I know I shouldn’t laugh at anyone’s misfortune, but I can’t help it. News comes through from Chicago that sinister Canadian press baron Conrad Black has been convicted of fraud on an heroic scale, some $60m worth, and is facing a long sojourn in a minimum-security penitentiary. The lark is on the wing, the snail on the thorn, God in his heaven and all’s right with the world.
Yes, there are few things more delicious than the sight of punctured hubris. Conrad thought he was invincible, but he turned out to be bad, dangerous and off the wall. The mogul who strutted into the courtroom now has a very considerable amount of egg on his face.

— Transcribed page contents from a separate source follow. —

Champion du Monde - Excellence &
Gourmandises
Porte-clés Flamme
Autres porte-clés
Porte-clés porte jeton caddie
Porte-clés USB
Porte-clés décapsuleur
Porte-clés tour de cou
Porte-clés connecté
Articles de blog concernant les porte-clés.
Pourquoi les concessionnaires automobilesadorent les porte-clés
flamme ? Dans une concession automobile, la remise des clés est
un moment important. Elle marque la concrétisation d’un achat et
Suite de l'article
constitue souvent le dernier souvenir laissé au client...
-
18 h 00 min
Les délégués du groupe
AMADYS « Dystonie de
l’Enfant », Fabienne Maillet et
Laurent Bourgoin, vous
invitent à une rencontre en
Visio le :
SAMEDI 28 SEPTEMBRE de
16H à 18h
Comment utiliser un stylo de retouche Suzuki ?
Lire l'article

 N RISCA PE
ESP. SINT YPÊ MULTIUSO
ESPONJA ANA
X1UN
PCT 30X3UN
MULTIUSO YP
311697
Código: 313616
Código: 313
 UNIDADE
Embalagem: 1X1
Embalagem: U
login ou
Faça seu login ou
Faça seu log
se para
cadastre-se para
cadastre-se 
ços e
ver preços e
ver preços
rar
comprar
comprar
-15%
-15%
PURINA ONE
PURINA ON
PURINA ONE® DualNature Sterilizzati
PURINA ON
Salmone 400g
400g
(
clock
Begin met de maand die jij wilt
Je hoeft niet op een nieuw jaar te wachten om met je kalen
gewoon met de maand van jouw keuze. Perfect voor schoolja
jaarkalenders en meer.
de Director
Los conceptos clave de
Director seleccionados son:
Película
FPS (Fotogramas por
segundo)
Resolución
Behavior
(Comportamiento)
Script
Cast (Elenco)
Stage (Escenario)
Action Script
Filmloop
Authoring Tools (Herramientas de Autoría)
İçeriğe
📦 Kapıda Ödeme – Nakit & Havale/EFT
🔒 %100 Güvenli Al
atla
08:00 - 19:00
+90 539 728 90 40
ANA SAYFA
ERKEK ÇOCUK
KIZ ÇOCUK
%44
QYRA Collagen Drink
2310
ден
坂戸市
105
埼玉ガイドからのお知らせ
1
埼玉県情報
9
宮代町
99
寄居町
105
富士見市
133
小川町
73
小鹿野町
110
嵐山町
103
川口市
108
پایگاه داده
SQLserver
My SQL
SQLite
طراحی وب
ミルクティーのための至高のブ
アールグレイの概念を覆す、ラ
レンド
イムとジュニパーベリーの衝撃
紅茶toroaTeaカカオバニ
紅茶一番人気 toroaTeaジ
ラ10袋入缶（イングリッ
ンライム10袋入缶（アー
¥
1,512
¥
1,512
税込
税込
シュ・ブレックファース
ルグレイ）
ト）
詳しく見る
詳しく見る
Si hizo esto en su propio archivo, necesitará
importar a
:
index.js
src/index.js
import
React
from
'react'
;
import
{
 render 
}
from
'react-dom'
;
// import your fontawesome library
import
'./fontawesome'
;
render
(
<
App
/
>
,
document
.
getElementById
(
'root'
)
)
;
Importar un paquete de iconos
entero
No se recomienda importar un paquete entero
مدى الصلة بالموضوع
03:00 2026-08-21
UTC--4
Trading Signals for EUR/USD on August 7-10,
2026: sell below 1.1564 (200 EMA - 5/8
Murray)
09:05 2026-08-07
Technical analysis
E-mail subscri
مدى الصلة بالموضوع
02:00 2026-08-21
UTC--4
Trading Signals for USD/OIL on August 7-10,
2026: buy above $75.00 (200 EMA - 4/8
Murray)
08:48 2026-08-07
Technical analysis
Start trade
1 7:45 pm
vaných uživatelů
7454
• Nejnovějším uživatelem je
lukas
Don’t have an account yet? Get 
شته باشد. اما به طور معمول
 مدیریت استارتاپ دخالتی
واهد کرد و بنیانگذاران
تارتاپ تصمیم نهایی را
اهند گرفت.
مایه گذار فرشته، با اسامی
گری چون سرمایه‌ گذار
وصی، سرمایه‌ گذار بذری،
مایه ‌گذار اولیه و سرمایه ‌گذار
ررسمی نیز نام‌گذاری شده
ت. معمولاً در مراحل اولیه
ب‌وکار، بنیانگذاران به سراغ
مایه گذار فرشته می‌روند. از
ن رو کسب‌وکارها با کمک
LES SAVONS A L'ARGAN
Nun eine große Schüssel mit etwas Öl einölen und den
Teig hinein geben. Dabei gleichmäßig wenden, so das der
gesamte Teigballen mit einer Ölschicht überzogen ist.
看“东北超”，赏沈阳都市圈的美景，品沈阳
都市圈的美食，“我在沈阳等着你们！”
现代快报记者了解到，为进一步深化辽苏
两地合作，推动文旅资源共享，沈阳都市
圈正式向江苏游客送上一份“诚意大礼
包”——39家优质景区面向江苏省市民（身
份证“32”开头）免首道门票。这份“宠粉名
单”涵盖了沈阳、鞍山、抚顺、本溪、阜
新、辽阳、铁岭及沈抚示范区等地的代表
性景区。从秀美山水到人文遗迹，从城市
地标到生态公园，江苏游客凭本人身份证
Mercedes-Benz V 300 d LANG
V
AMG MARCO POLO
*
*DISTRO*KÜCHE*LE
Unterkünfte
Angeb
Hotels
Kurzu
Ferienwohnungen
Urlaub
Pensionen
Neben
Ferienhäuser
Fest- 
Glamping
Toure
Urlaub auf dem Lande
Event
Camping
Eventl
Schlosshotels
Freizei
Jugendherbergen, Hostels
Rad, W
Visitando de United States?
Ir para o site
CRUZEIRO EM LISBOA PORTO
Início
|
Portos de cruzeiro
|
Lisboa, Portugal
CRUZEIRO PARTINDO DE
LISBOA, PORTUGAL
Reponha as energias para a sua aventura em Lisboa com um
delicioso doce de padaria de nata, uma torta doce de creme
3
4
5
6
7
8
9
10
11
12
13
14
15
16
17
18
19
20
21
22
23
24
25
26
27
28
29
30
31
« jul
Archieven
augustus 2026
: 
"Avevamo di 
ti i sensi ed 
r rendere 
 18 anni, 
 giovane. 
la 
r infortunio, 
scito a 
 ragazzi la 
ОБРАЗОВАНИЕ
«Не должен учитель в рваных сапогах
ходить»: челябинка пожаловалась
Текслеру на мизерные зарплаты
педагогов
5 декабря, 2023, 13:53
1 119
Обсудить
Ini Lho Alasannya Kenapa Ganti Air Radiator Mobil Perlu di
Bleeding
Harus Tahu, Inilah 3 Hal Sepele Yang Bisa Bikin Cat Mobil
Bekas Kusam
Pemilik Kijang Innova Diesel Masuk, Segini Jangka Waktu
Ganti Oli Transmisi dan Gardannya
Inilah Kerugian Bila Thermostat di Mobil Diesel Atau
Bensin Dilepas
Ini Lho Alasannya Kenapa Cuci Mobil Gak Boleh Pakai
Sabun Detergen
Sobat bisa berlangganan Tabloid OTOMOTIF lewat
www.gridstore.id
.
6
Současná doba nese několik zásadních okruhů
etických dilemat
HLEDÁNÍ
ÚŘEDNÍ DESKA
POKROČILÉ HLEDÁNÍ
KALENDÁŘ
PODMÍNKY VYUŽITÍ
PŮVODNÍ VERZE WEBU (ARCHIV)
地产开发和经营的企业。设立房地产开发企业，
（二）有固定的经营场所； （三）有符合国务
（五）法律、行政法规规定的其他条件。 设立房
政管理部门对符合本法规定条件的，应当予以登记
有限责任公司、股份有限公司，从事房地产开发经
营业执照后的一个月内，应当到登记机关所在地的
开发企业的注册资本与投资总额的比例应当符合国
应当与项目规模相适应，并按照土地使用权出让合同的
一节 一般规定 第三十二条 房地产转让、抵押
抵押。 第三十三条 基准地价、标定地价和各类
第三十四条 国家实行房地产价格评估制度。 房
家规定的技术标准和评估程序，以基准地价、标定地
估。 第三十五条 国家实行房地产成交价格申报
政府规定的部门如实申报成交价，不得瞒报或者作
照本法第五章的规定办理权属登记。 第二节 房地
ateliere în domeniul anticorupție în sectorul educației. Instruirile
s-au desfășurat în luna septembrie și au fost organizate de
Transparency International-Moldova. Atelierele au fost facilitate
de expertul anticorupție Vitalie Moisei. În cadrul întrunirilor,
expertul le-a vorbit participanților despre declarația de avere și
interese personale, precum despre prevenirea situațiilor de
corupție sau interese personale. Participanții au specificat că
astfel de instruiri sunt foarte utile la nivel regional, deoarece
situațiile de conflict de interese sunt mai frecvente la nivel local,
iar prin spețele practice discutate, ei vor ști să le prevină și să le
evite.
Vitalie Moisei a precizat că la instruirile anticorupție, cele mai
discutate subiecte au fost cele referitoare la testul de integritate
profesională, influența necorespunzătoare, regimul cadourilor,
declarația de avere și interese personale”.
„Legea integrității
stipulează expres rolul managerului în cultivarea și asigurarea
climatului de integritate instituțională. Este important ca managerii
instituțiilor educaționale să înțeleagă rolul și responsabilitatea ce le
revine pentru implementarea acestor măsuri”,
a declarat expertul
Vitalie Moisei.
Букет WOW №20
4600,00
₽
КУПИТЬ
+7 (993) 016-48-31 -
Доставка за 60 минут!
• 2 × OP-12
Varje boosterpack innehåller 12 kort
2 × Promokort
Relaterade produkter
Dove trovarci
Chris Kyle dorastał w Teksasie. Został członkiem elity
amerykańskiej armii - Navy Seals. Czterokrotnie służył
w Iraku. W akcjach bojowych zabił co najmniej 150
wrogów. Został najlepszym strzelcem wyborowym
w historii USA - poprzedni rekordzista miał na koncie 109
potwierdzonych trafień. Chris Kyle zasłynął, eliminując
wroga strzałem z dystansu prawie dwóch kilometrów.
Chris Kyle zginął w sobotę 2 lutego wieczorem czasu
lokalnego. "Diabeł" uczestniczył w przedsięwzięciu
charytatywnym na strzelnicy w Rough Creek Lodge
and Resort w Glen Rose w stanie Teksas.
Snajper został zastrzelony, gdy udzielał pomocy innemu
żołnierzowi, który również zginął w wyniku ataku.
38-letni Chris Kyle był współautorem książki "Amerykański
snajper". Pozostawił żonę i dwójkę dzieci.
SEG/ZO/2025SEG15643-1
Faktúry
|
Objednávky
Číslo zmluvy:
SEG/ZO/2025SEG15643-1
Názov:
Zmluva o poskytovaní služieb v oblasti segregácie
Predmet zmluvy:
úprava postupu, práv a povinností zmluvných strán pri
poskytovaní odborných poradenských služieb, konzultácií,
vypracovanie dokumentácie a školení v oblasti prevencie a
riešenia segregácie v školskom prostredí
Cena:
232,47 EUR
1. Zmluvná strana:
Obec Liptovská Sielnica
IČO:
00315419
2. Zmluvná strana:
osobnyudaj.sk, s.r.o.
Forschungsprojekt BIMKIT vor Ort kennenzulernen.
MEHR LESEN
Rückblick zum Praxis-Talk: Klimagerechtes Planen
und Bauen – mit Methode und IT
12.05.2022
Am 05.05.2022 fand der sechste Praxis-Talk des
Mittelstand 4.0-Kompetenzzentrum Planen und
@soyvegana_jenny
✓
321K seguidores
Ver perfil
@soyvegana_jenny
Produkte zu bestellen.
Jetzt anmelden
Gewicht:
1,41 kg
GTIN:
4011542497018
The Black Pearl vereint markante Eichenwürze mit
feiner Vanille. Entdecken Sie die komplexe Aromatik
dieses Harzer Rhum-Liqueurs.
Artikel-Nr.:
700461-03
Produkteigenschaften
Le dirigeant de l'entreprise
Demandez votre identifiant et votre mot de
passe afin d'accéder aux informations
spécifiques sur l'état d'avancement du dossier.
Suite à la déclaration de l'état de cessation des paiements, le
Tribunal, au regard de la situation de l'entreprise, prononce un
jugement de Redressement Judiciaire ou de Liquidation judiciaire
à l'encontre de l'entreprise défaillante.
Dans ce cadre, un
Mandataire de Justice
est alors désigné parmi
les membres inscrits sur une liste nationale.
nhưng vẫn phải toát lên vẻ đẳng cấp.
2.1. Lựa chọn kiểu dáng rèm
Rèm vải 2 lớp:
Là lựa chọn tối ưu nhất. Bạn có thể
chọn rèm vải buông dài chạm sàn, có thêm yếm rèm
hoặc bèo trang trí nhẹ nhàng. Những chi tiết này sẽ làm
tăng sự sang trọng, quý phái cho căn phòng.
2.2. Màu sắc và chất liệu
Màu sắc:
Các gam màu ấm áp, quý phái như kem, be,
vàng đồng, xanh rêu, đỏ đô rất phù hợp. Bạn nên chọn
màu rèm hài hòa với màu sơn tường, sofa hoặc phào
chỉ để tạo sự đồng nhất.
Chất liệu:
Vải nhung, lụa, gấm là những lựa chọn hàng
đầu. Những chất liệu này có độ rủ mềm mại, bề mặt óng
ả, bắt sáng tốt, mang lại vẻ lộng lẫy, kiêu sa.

And who’s going to keep Barbara in shoes?
It’s worth remarking, too, that Conrad remains for the time being a lifetime member of the upper house of the British legislature, having given up his Canadian citizenship so he could swank about in an ermine robe with Mad Maggie. Mr Tony Blair, who appointed Conrad to the Lords, and William Jefferson Hague, who put his name forward, should be feeling like very silly men. True, there is some talk of stripping Conrad of his peerage, but unless I’m much mistaken Lord Archer still remains a legislator in good standing.
By the way, Conrad’s recently published hagiography of Nixon is quite the gripping read, if not entirely convincing in its rehabilitation of Tricky Dick. It’s none the less gripping for the reader’s suspicion that for much of the book Conrad is really writing about himself. I recommend to Conrad that he devote his enforced leisure time to writing.